The full set of entries, reproduced exactly, is the expected answer.

(Data excerpts)

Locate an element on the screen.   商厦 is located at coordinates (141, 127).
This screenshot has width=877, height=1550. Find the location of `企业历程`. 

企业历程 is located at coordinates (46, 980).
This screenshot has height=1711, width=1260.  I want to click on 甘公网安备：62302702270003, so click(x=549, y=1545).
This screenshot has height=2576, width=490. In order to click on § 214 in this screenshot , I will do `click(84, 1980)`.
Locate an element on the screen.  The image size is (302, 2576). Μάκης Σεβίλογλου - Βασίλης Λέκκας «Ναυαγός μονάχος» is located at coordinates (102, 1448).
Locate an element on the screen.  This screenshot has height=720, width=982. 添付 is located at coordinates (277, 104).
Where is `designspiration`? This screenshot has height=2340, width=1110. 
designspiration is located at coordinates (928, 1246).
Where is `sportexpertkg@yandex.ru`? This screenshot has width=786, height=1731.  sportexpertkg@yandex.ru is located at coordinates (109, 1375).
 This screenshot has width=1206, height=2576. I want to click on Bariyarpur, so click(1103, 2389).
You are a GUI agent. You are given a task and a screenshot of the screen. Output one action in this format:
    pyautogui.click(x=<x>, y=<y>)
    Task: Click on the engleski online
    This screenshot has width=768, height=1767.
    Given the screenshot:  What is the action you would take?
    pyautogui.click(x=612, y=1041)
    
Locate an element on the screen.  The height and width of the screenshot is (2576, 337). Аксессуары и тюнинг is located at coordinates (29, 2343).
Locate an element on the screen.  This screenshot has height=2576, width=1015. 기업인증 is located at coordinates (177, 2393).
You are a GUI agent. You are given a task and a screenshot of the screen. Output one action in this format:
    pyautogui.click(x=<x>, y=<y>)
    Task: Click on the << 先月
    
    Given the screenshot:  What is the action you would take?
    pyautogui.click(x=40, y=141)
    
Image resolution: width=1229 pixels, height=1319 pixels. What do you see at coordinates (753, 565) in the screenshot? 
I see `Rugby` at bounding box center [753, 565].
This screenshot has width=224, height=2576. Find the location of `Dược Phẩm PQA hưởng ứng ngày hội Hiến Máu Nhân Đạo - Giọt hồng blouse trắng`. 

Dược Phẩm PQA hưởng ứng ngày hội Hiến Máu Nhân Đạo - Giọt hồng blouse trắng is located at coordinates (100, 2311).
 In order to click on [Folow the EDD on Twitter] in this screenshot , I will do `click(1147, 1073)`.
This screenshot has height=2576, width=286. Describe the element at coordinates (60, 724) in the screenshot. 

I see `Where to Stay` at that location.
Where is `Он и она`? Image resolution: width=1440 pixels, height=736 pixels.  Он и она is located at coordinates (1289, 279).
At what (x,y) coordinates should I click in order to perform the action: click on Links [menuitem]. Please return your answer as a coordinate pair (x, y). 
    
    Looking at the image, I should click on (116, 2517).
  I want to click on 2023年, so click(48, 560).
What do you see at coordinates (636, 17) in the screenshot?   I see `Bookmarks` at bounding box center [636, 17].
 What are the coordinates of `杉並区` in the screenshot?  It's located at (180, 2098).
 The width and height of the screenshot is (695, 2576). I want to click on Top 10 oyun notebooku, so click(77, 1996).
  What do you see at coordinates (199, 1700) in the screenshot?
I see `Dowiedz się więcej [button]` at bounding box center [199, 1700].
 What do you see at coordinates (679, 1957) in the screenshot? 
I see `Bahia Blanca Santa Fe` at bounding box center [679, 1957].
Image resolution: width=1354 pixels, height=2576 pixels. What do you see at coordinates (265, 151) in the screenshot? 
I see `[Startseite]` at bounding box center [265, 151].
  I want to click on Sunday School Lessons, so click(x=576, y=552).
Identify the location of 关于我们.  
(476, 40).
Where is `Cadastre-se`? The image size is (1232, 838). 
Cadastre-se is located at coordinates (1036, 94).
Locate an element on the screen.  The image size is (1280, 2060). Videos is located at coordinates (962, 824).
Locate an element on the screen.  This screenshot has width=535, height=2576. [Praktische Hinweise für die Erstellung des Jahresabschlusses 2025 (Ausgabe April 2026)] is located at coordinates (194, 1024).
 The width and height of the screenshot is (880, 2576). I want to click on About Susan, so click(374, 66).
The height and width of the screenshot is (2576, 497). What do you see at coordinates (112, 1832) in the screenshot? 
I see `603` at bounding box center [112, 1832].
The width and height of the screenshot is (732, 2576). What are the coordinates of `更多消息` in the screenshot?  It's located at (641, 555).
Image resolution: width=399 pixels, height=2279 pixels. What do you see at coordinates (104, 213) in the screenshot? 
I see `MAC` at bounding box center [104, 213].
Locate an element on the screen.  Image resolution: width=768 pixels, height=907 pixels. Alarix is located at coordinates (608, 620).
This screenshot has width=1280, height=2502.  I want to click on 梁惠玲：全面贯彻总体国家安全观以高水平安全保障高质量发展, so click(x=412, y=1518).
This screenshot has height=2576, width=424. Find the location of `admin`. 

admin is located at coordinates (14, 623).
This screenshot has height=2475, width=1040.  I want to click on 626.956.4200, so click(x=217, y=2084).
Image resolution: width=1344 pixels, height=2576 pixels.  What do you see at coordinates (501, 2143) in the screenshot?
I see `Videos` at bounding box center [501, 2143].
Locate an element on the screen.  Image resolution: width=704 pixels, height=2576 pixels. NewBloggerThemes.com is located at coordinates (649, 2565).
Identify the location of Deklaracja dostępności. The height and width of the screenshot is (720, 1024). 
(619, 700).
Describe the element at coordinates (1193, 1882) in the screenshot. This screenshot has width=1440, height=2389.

(End Data excerpts)

> **Output of the exercise**
Locate an element on the screen.   商厦 is located at coordinates (141, 127).
This screenshot has width=877, height=1550. Find the location of `企业历程`. 

企业历程 is located at coordinates (46, 980).
This screenshot has height=1711, width=1260.  I want to click on 甘公网安备：62302702270003, so click(x=549, y=1545).
This screenshot has height=2576, width=490. In order to click on § 214 in this screenshot , I will do `click(84, 1980)`.
Locate an element on the screen.  The image size is (302, 2576). Μάκης Σεβίλογλου - Βασίλης Λέκκας «Ναυαγός μονάχος» is located at coordinates (102, 1448).
Locate an element on the screen.  This screenshot has height=720, width=982. 添付 is located at coordinates (277, 104).
Where is `designspiration`? This screenshot has height=2340, width=1110. 
designspiration is located at coordinates (928, 1246).
Where is `sportexpertkg@yandex.ru`? This screenshot has width=786, height=1731.  sportexpertkg@yandex.ru is located at coordinates (109, 1375).
 This screenshot has width=1206, height=2576. I want to click on Bariyarpur, so click(1103, 2389).
You are a GUI agent. You are given a task and a screenshot of the screen. Output one action in this format:
    pyautogui.click(x=<x>, y=<y>)
    Task: Click on the engleski online
    This screenshot has width=768, height=1767.
    Given the screenshot:  What is the action you would take?
    pyautogui.click(x=612, y=1041)
    
Locate an element on the screen.  The height and width of the screenshot is (2576, 337). Аксессуары и тюнинг is located at coordinates (29, 2343).
Locate an element on the screen.  This screenshot has height=2576, width=1015. 기업인증 is located at coordinates (177, 2393).
You are a GUI agent. You are given a task and a screenshot of the screen. Output one action in this format:
    pyautogui.click(x=<x>, y=<y>)
    Task: Click on the << 先月
    
    Given the screenshot:  What is the action you would take?
    pyautogui.click(x=40, y=141)
    
Image resolution: width=1229 pixels, height=1319 pixels. What do you see at coordinates (753, 565) in the screenshot? 
I see `Rugby` at bounding box center [753, 565].
This screenshot has width=224, height=2576. Find the location of `Dược Phẩm PQA hưởng ứng ngày hội Hiến Máu Nhân Đạo - Giọt hồng blouse trắng`. 

Dược Phẩm PQA hưởng ứng ngày hội Hiến Máu Nhân Đạo - Giọt hồng blouse trắng is located at coordinates (100, 2311).
 In order to click on [Folow the EDD on Twitter] in this screenshot , I will do `click(1147, 1073)`.
This screenshot has height=2576, width=286. Describe the element at coordinates (60, 724) in the screenshot. 

I see `Where to Stay` at that location.
Where is `Он и она`? Image resolution: width=1440 pixels, height=736 pixels.  Он и она is located at coordinates (1289, 279).
At what (x,y) coordinates should I click in order to perform the action: click on Links [menuitem]. Please return your answer as a coordinate pair (x, y). 
    
    Looking at the image, I should click on (116, 2517).
  I want to click on 2023年, so click(48, 560).
What do you see at coordinates (636, 17) in the screenshot?   I see `Bookmarks` at bounding box center [636, 17].
 What are the coordinates of `杉並区` in the screenshot?  It's located at (180, 2098).
 The width and height of the screenshot is (695, 2576). I want to click on Top 10 oyun notebooku, so click(77, 1996).
  What do you see at coordinates (199, 1700) in the screenshot?
I see `Dowiedz się więcej [button]` at bounding box center [199, 1700].
 What do you see at coordinates (679, 1957) in the screenshot? 
I see `Bahia Blanca Santa Fe` at bounding box center [679, 1957].
Image resolution: width=1354 pixels, height=2576 pixels. What do you see at coordinates (265, 151) in the screenshot? 
I see `[Startseite]` at bounding box center [265, 151].
  I want to click on Sunday School Lessons, so click(x=576, y=552).
Identify the location of 关于我们.  
(476, 40).
Where is `Cadastre-se`? The image size is (1232, 838). 
Cadastre-se is located at coordinates (1036, 94).
Locate an element on the screen.  The image size is (1280, 2060). Videos is located at coordinates (962, 824).
Locate an element on the screen.  This screenshot has width=535, height=2576. [Praktische Hinweise für die Erstellung des Jahresabschlusses 2025 (Ausgabe April 2026)] is located at coordinates (194, 1024).
 The width and height of the screenshot is (880, 2576). I want to click on About Susan, so click(374, 66).
The height and width of the screenshot is (2576, 497). What do you see at coordinates (112, 1832) in the screenshot? 
I see `603` at bounding box center [112, 1832].
The width and height of the screenshot is (732, 2576). What are the coordinates of `更多消息` in the screenshot?  It's located at (641, 555).
Image resolution: width=399 pixels, height=2279 pixels. What do you see at coordinates (104, 213) in the screenshot? 
I see `MAC` at bounding box center [104, 213].
Locate an element on the screen.  Image resolution: width=768 pixels, height=907 pixels. Alarix is located at coordinates (608, 620).
This screenshot has width=1280, height=2502.  I want to click on 梁惠玲：全面贯彻总体国家安全观以高水平安全保障高质量发展, so click(x=412, y=1518).
This screenshot has height=2576, width=424. Find the location of `admin`. 

admin is located at coordinates (14, 623).
This screenshot has height=2475, width=1040.  I want to click on 626.956.4200, so click(x=217, y=2084).
Image resolution: width=1344 pixels, height=2576 pixels.  What do you see at coordinates (501, 2143) in the screenshot?
I see `Videos` at bounding box center [501, 2143].
Locate an element on the screen.  Image resolution: width=704 pixels, height=2576 pixels. NewBloggerThemes.com is located at coordinates (649, 2565).
Identify the location of Deklaracja dostępności. The height and width of the screenshot is (720, 1024). 
(619, 700).
Describe the element at coordinates (1193, 1882) in the screenshot. This screenshot has width=1440, height=2389.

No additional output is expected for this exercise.